I was on the verge of backing out of this little game but he grabbed me and propelled towards the machine. There was no door apparent but somehow we kind of glided through the outside and I found myself staring at the strangest 'room' I have ever seen. It was a combination of chrome and chintz. A kind of cross between a 1950's coffee bar and a down-at-heel Victorian country house. Knobs and dials and VDUs were everywhere. Two overstuffed armchairs slouched on a moth-eaten fake Turkish Carpet and one wall was covered in the most tasteless flock wallpaper ever seen outside of an Indian Restaurant. A little posy of flowers sat in a glass jam jar on top of part of what looked like an old mainframe computer, complete with ticking magnetic tape spools. The whole effect made me dizzy.
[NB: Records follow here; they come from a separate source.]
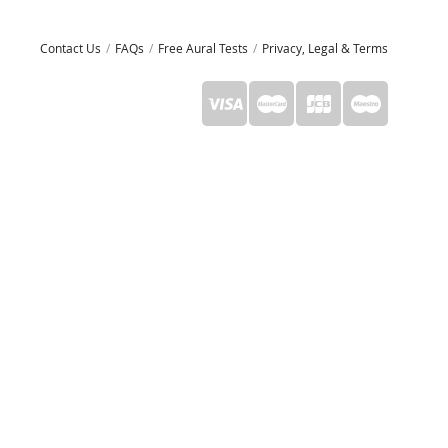
Contact Us
FAQs
Free Aural Tests
Privacy, Legal & Terms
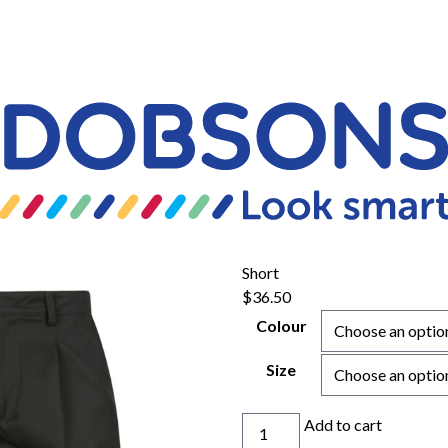
Short
$
36.50
Colour
Size
Short
Add to cart
quantity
"Fuck a rat! What is this supposed to be?"
"Oh, just a few home comforts. I thought it would be less disorienting for you to have a few familiar touches."
"Uh, thanks, Professor. Jesus Henry Christ! It looks like a very bad set design for 'Doctor Who.' Are you absolutely sure it works and I'm not going to end up with my head in tomorrow and my todger back in a week last Tuesday?"
I've always had a real horror of having my atoms scattered about the space/time continuum.
He gave his donkey fart laugh again and told me to take a seat while he twisted dials, turned knobs and thumped keyboards. The T.I.T. kind of wobbled and I felt faintly sick. There was none of that reassuring mechanical retching noise you always got with the Tardis and no whistling theme music. In fact, there was no noise at all. Just this gentle wobbly feeling. The sensation seemed to last for a few minutes yet the second hand on my watch registered less than fifteen seconds. The wobbling stopped and the deep hum returned.
"Where are we, Professor?"
"A more apposite question might be when are we, my boy. Unfortunately, we have a malfunction in the Combined Location In Time array."
"What does that mean in English?"
"The C.L.I.T.'s fucked."
"Oh, right. You don't know where or when we are."
"Approximately, we are somewhere in ancient Greece, sometime around the end of the 7th Century, BC or possibly the beginning of the 6th. I can't be entirely sure."
"No need for sarcasm, Jonty. We'll just have to go and see. Do you speak ancient Greek?"
"No, sorry, they didn't teach it my school. We were more into PSE."
"What on earth is that?"
"Buggered if I know, Prof, I used to skive off."
"No matter. Take this Compact Universal Neural Translator."